Drazen: NEJM has innovated through its 200 year history, both in our pages and the way we deliver information. In 1812, editor John Warren started the journal because he recognized how important communication was to medical practice. Ether as a surgical anesthetic was adopted rapidly in the medical community after reports of its successful use in surgery were published in our pages in November 1846. An open heart surgical procedure was published in NEJM in the 1920s, leading the medical community to see that open-heart surgery was possible. And Sidney Farber’s article in 1948 showed progress against childhood leukemia, leading to many small steps ahead, with cures today for most. There are many, many examples of how information we have published have helped improve the ability of health professionals to care for their patients.
I’m also very proud of what we’ve done to enhance the utility of NEJM as a teaching tool. Our peer-reviewed Videos in Clinical Medicine instruct students, trainees, and younger physicians on specific common procedures. Along the same theme, our Interactive Medical Cases are very popular and allow both young and experienced clinicians to test themselves in a clear, engaging format.
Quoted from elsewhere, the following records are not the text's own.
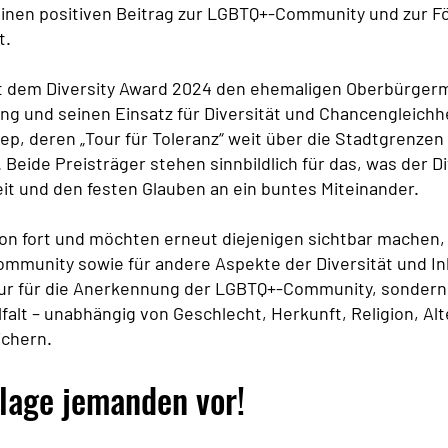
nen positiven Beitrag zur LGBTQ+-Community und zur Fö
t.
it dem Diversity Award 2024 den ehemaligen Oberbürgerme
ng und seinen Einsatz für Diversität und Chancengleichhe
ep, deren „Tour für Toleranz“ weit über die Stadtgrenzen
Beide Preisträger stehen sinnbildlich für das, was der D
it und den festen Glauben an ein buntes Miteinander.
on fort und möchten erneut diejenigen sichtbar machen, d
mmunity sowie für andere Aspekte der Diversität und In
 nur für die Anerkennung der LGBTQ+-Community, sonder
falt – unabhängig von Geschlecht, Herkunft, Religion, A
ichern.
lage jemanden vor!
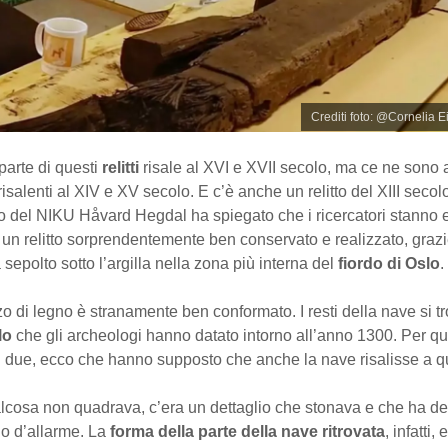
Crediti foto: @Cornelia E
parte di questi
relitti
risale al XVI e XVII secolo, ma ce ne sono a
risalenti al XIV e XV secolo. E c’è anche un relitto del XIII secol
o del NIKU Håvard Hegdal ha spiegato che i ricercatori stann
 un relitto sorprendentemente ben conservato e realizzato, graz
a sepolto sotto l’argilla nella zona più interna del
fiordo di Oslo
.
 di legno è stranamente ben conformato. I resti della nave si 
lo
che gli archeologi hanno datato intorno all’anno 1300. Per q
ù due, ecco che hanno supposto che anche la nave risalisse a q
alcosa non quadrava, c’era un dettaglio che stonava e che ha de
o d’allarme. La
forma della parte della nave ritrovata
, infatti,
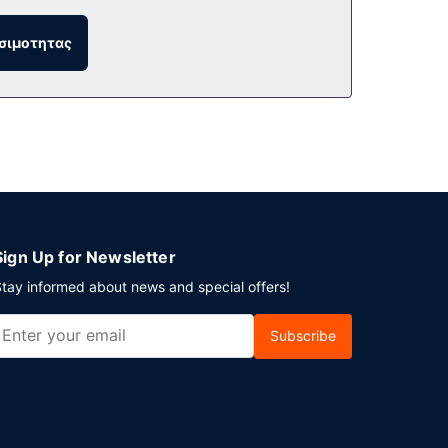
σιμοτητας
(Albirondack Park Camping Lodge and Spa).
ωπαϊκό) καθημερινά μεταξύ 9:00 π.μ. - 11:00
Sign Up for Newsletter
tay informed about news and special offers!
Subscribe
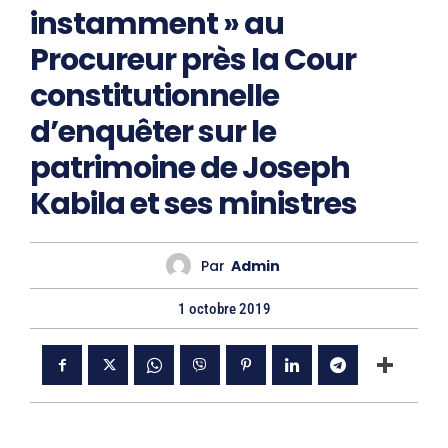
instamment » au
Procureur près la Cour
constitutionnelle
d’enquêter sur le
patrimoine de Joseph
Kabila et ses ministres
Par
Admin
1 octobre 2019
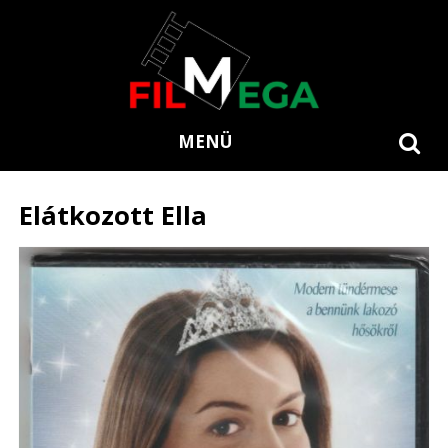
MENÜ
Elátkozott Ella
I’ve always been mindful of clinical relevance, and I want every issue of NEJM to offer something useful for practicing physicians who are taking care of patients.
And finally, we’re now available on multiple platforms, optimizing our properties for the mobile web, recently via a new iPad Edition, and several iPhone apps.
Medgadget: Medgadget covered the release of NEJM‘s iPad App. What changes are you most looking forward to in terms of the future of NEJM?
Drazen: We never know what the future will bring. But we are currently working on initiatives that, we hope, will better serve the practicing clinician. We are committed to offering content relevant to medical education from training through maintenance of certification. We envision a global network of clinical peers connected around practice and patient care.
Medgadget: Again, following up on the question above, what are you most looking forward to in terms of the future of medical technology?
Drazen: Medicine is driven by knowledge. In the future we will be able to assimilate and use large amounts of information in a seamless fashion. We will know our patient’s genomes and their medical histories so that we can appreciate how to prevent illness or, once it strikes, how to defeat it. Through search engines, this individual knowledge will be coupled with access to the best information from research so that we can make information based decisions. Our time as healers can be spent synthesizing the information and working with patients to find the best path forward. Much of what now do as guesswork will be replaced by true knowledge.